### [To do]
In the data below, which lines hold the word "that"? Copy them.
BEGIN Provided records
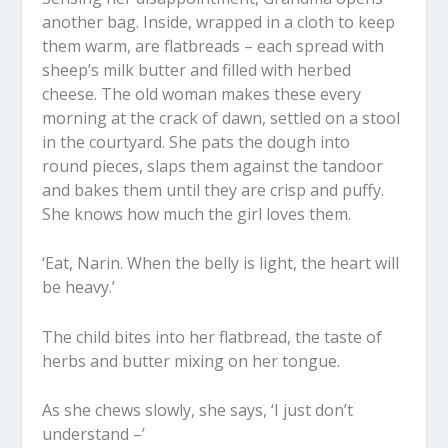
another bag. Inside, wrapped in a cloth to keep
them warm, are flatbreads – each spread with
sheep’s milk butter and filled with herbed
cheese. The old woman makes these every
morning at the crack of dawn, settled on a stool
in the courtyard. She pats the dough into
round pieces, slaps them against the tandoor
and bakes them until they are crisp and puffy.
She knows how much the girl loves them.
‘Eat, Narin. When the belly is light, the heart will
be heavy.’
The child bites into her flatbread, the taste of
herbs and butter mixing on her tongue.
As she chews slowly, she says, ‘I just don’t
understand –’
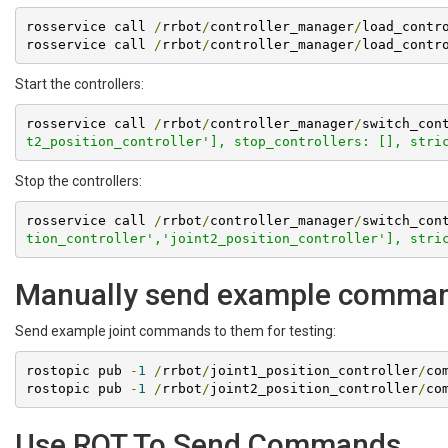
rosservice call 
/
rrbot
/
controller_manager
/
load_contr
rosservice call 
/
rrbot
/
controller_manager
/
load_contr
Start the controllers:
rosservice call 
/
rrbot
/
controller_manager
/
switch_con
t2_position_controller'], stop_controllers: [], stri
Stop the controllers:
rosservice call 
/
rrbot
/
controller_manager
/
switch_con
tion_controller','joint2_position_controller'], stri
Manually send example comma
Send example joint commands to them for testing:
rostopic pub 
-
1
/
rrbot
/
joint1_position_controller
/
co
rostopic pub 
-
1
/
rrbot
/
joint2_position_controller
/
co
Use RQT To Send Commands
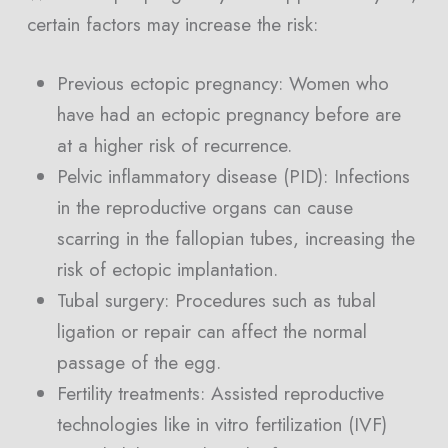
certain factors may increase the risk:
Previous ectopic pregnancy: Women who
have had an ectopic pregnancy before are
at a higher risk of recurrence.
Pelvic inflammatory disease (PID): Infections
in the reproductive organs can cause
scarring in the fallopian tubes, increasing the
risk of ectopic implantation.
Tubal surgery: Procedures such as tubal
ligation or repair can affect the normal
passage of the egg.
Fertility treatments: Assisted reproductive
technologies like in vitro fertilization (IVF)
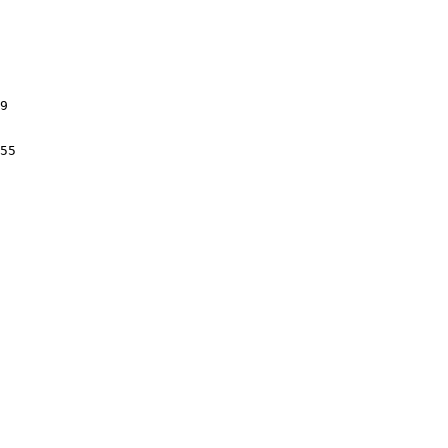
9

55
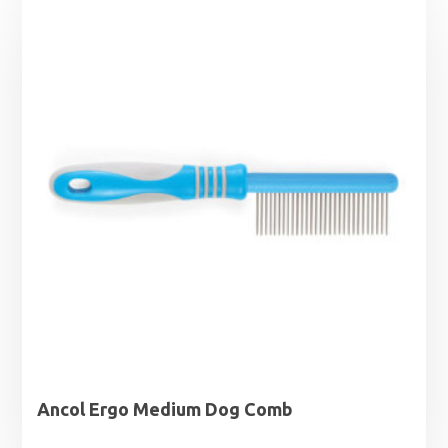
Ancol Ergo Medium Dog Comb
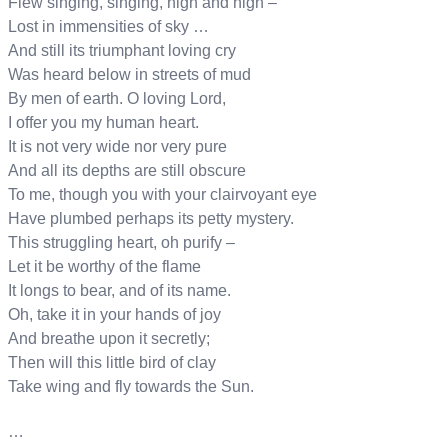
Flew singing, singing, high and high –
Lost in immensities of sky …
And still its triumphant loving cry
Was heard below in streets of mud
By men of earth. O loving Lord,
I offer you my human heart.
It is not very wide nor very pure
And all its depths are still obscure
To me, though you with your clairvoyant eye
Have plumbed perhaps its petty mystery.
This struggling heart, oh purify –
Let it be worthy of the flame
It longs to bear, and of its name.
Oh, take it in your hands of joy
And breathe upon it secretly;
Then will this little bird of clay
Take wing and fly towards the Sun.
…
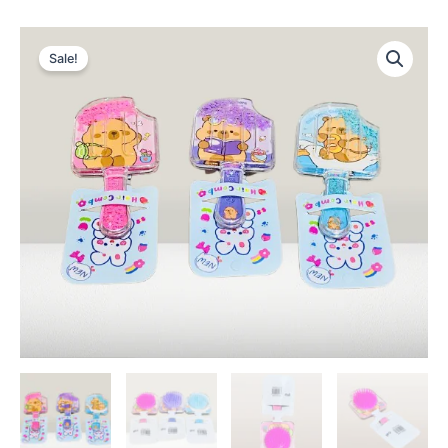
Sale!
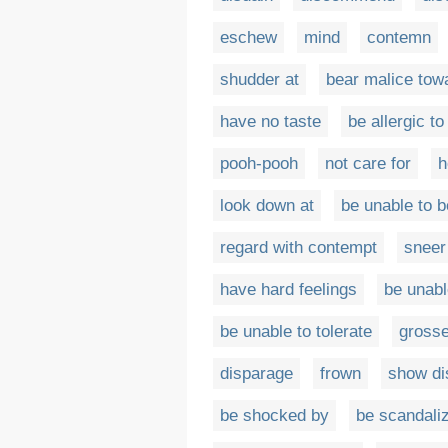
eschew
mind
contemn
shudder at
bear malice tow
have no taste
be allergic to
pooh-pooh
not care for
h
look down at
be unable to b
regard with contempt
sneer
have hard feelings
be unabl
be unable to tolerate
grosse
disparage
frown
show di
be shocked by
be scandali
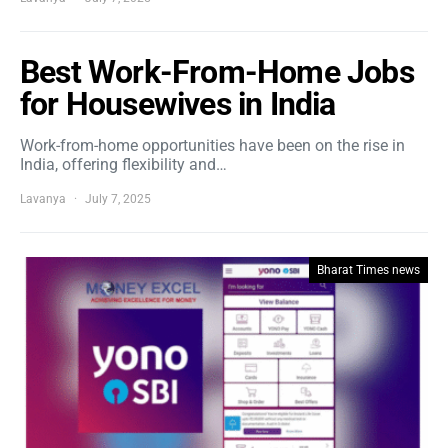
Best Work-From-Home Jobs
for Housewives in India
Work-from-home opportunities have been on the rise in
India, offering flexibility and…
Lavanya
July 7, 2025
Bharat Times news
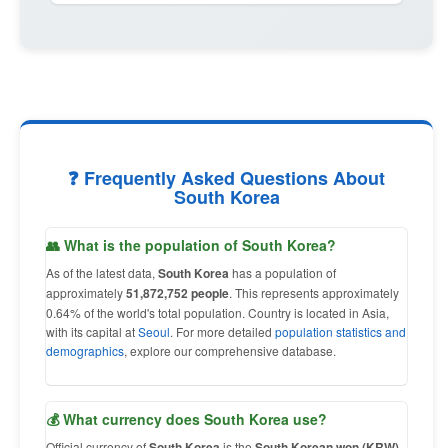
❓ Frequently Asked Questions About
South Korea
👥 What is the population of South Korea?
As of the latest data,
South Korea
has a population of
approximately
51,872,752 people
. This represents approximately
0.64% of the world's total population. Country is located in Asia,
with its capital at
Seoul
. For more detailed
population statistics and
demographics
, explore our comprehensive database.
💰 What currency does South Korea use?
Official currency of
South Korea
is the
South Korean won (KRW)
,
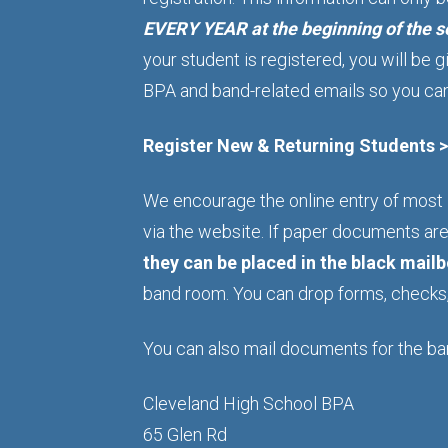
EVERY YEAR at the beginning of the se
your student is registered, you will be
BPA and band-related emails so you can 
Register New & Returning Students 
We encourage the online entry of most
via the website. If paper documents ar
they can be placed in the black mail
band room. You can drop forms, checks, 
You can also mail documents for the ba
Cleveland High School BPA
65 Glen Rd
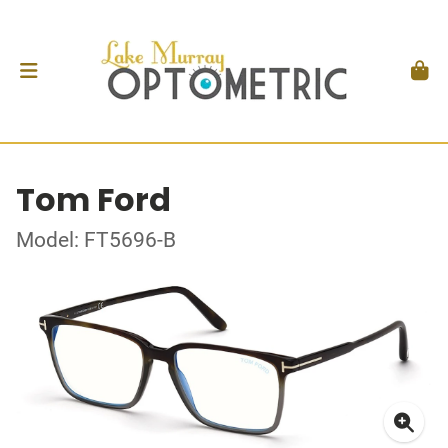
Tom Ford
Model: FT5696-B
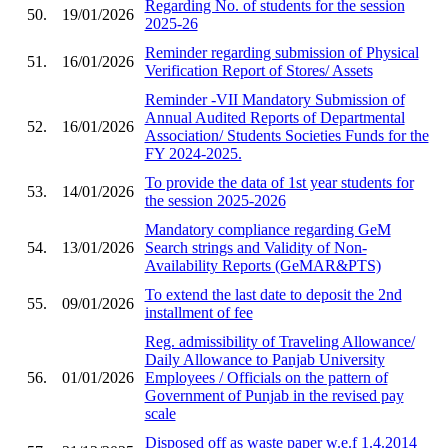
Regarding No. of students for the session
50.
19/01/2026
2025-26
Reminder regarding submission of Physical
51.
16/01/2026
Verification Report of Stores/ Assets
Reminder -VII Mandatory Submission of
Annual Audited Reports of Departmental
52.
16/01/2026
Association/ Students Societies Funds for the
FY 2024-2025.
To provide the data of 1st year students for
53.
14/01/2026
the session 2025-2026
Mandatory compliance regarding GeM
54.
13/01/2026
Search strings and Validity of Non-
Availability Reports (GeMAR&PTS)
To extend the last date to deposit the 2nd
55.
09/01/2026
installment of fee
Reg. admissibility of Traveling Allowance/
Daily Allowance to Panjab University
56.
01/01/2026
Employees / Officials on the pattern of
Government of Punjab in the revised pay
scale
Disposed off as waste paper w.e.f 1.4.2014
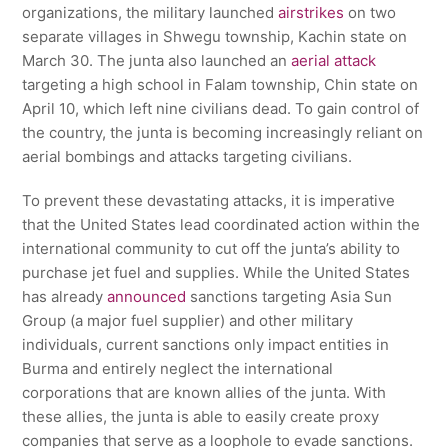
organizations, the military launched
airstrikes
on two
separate villages in Shwegu township, Kachin state on
March 30. The junta also launched an
aerial attack
targeting a high school in Falam township, Chin state on
April 10, which left nine civilians dead. To gain control of
the country, the junta is becoming increasingly reliant on
aerial bombings and attacks targeting civilians.
To prevent these devastating attacks, it is imperative
that the United States lead coordinated action within the
international community to cut off the junta’s ability to
purchase jet fuel and supplies. While the United States
has already
announced
sanctions targeting Asia Sun
Group (a major fuel supplier) and other military
individuals, current sanctions only impact entities in
Burma and entirely neglect the international
corporations that are known allies of the junta. With
these allies, the junta is able to easily create proxy
companies that serve as a loophole to evade sanctions.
END Provided records
### [Solution to the exercise]
that the United States lead coordinated action within the
corporations that are known allies of the junta. With
companies that serve as a loophole to evade sanctions.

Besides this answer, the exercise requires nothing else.